→ **GIVEN INFORMATION**
_ _ _ _

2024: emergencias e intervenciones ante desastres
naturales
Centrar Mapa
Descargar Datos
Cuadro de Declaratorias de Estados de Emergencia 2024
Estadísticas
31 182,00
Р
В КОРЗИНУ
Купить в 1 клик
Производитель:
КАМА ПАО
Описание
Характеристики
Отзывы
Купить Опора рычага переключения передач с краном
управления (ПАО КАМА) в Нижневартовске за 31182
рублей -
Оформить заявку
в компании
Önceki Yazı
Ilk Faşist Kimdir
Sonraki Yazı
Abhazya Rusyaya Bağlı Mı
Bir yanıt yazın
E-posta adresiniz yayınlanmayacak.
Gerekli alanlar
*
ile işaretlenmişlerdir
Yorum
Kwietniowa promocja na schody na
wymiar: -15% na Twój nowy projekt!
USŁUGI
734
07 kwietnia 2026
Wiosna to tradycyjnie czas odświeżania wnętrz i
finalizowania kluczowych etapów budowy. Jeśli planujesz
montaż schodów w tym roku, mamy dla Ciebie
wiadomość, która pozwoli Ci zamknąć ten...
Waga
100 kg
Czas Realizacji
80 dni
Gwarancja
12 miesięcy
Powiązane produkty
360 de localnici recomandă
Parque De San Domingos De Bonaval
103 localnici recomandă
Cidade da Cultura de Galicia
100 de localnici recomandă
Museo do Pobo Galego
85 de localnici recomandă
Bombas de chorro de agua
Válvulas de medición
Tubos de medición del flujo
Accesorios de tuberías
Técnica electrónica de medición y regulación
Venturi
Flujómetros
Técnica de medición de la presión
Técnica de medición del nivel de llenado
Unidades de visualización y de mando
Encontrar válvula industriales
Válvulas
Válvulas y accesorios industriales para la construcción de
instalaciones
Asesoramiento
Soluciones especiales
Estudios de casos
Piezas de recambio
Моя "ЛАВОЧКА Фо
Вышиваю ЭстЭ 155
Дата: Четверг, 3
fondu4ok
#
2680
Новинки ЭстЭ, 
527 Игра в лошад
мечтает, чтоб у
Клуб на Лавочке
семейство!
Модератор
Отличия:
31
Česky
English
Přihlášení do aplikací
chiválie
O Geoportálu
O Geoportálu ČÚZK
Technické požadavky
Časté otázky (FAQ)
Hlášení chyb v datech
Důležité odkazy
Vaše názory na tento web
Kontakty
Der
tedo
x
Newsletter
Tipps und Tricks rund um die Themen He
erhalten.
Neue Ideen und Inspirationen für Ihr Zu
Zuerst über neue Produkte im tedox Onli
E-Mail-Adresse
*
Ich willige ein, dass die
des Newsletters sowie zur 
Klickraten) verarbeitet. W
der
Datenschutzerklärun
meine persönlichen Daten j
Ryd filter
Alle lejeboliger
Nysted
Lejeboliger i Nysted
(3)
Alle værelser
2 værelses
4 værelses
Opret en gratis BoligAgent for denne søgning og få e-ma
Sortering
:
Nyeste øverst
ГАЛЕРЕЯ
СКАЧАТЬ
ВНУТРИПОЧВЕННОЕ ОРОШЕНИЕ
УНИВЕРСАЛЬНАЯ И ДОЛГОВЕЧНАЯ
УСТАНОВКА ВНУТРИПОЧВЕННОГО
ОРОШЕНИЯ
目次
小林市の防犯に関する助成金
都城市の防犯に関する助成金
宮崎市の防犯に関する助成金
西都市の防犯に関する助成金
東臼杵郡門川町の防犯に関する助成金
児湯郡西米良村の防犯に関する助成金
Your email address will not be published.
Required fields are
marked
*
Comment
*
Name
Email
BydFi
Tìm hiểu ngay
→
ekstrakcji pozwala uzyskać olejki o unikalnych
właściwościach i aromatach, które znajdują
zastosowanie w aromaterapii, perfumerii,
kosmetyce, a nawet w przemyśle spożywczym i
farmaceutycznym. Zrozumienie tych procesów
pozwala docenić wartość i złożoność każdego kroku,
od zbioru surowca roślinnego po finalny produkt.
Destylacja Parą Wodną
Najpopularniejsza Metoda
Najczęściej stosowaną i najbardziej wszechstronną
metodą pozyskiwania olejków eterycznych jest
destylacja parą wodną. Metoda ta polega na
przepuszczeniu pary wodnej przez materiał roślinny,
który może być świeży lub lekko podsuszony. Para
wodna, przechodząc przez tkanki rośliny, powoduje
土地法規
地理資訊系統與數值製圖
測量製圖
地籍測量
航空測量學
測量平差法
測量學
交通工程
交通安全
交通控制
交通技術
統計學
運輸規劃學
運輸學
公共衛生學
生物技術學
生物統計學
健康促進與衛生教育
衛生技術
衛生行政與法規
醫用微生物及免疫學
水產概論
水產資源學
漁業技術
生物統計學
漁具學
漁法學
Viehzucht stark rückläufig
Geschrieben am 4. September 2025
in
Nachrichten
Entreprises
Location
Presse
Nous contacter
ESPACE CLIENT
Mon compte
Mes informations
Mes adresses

_ _ _ _

→ **EXERCISE INSTRUCTIONS**
Copy out each line of the material in which the word "recomandă" turns up.

→ **RESULT**
360 de localnici recomandă
103 localnici recomandă
100 de localnici recomandă
85 de localnici recomandă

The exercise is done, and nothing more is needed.